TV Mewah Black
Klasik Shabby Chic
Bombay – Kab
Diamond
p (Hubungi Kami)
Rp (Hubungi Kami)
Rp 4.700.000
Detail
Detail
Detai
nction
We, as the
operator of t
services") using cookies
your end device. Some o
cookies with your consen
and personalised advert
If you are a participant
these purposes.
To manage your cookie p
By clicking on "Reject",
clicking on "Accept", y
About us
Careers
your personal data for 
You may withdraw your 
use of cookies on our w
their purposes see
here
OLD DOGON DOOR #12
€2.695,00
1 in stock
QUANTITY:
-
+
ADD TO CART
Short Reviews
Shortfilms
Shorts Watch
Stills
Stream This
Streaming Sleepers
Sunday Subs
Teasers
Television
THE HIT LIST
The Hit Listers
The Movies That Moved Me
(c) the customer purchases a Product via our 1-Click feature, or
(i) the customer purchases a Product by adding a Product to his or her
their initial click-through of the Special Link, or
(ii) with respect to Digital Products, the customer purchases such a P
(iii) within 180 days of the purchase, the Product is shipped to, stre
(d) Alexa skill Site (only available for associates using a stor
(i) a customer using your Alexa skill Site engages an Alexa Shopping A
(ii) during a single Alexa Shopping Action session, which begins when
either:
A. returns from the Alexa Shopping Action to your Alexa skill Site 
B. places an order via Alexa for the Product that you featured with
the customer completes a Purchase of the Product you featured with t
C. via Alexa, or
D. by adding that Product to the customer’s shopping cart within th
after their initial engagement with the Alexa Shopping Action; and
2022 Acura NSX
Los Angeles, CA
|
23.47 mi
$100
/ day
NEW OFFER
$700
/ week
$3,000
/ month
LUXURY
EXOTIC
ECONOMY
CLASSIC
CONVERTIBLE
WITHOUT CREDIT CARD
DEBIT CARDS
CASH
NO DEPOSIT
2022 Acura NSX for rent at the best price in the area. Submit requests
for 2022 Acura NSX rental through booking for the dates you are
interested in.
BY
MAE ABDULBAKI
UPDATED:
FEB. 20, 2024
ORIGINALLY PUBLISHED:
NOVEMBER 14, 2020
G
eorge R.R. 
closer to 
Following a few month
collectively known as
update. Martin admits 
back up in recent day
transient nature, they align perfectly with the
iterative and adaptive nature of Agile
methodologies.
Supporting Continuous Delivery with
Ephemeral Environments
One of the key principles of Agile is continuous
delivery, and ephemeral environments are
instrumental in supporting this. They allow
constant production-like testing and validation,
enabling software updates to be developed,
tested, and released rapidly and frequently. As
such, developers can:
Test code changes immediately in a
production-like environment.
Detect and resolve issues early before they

★ ★ ★ ★

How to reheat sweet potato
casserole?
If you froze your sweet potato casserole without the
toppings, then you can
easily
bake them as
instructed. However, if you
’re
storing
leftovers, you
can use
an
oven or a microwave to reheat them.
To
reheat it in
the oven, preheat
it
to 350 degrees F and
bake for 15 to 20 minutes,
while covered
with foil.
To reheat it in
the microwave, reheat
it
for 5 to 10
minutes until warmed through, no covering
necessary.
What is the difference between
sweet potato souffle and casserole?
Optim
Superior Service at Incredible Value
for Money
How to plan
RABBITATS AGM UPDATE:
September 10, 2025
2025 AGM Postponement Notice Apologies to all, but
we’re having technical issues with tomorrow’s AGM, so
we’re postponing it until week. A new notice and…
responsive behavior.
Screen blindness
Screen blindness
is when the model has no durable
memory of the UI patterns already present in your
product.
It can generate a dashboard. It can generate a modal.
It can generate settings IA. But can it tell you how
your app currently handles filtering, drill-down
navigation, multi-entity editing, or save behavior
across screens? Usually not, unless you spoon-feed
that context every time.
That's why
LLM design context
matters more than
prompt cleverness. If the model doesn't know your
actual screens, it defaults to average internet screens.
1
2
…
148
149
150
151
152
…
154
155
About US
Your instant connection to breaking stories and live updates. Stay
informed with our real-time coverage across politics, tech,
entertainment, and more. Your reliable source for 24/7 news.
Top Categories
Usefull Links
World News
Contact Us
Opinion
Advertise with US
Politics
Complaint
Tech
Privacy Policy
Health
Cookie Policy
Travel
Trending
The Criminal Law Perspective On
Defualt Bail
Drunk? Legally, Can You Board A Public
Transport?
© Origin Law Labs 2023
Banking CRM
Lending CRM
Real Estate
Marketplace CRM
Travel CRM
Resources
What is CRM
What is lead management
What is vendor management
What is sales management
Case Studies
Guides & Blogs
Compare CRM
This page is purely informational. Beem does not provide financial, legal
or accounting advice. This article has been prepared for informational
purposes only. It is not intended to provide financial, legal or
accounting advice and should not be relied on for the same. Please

★ ★ ★ ★

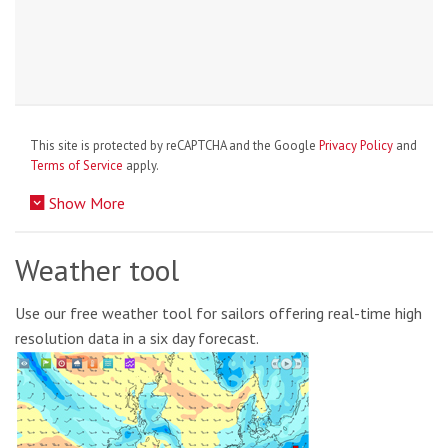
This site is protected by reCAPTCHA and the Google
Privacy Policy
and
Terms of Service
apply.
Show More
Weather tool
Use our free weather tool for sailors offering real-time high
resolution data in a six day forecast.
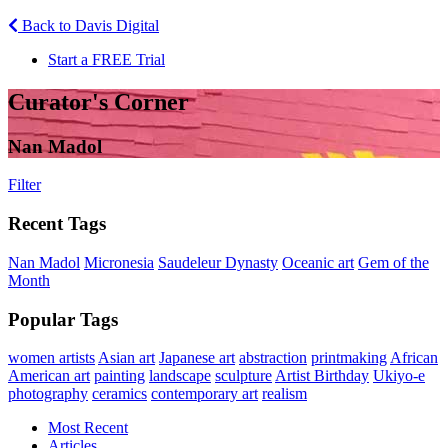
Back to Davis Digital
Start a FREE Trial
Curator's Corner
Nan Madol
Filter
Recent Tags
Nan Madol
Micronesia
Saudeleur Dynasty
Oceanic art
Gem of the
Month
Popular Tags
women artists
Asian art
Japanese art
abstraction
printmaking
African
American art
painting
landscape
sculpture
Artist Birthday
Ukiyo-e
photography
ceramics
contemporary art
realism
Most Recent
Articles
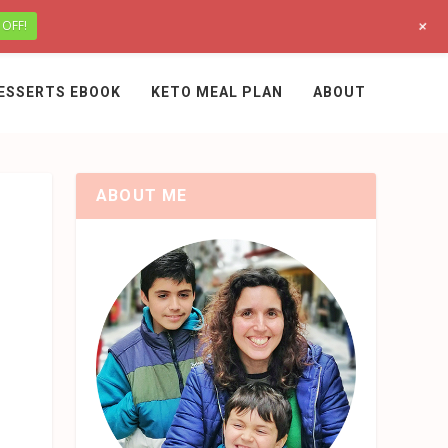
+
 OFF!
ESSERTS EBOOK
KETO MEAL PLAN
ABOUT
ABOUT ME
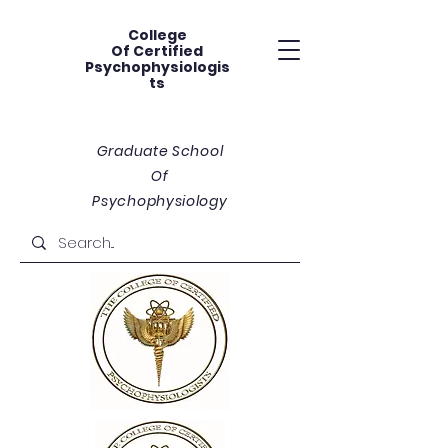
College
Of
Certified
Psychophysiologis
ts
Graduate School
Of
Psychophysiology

★ ★ ★ ★

> [WORK ORDER]
From the data above, return every line from the line that has "Psychophysiologis" up to and including the line that has "Psychophysiology", exactly.

> [SOLUTION BELOW]
Psychophysiologis
ts
Graduate School
Of
Psychophysiology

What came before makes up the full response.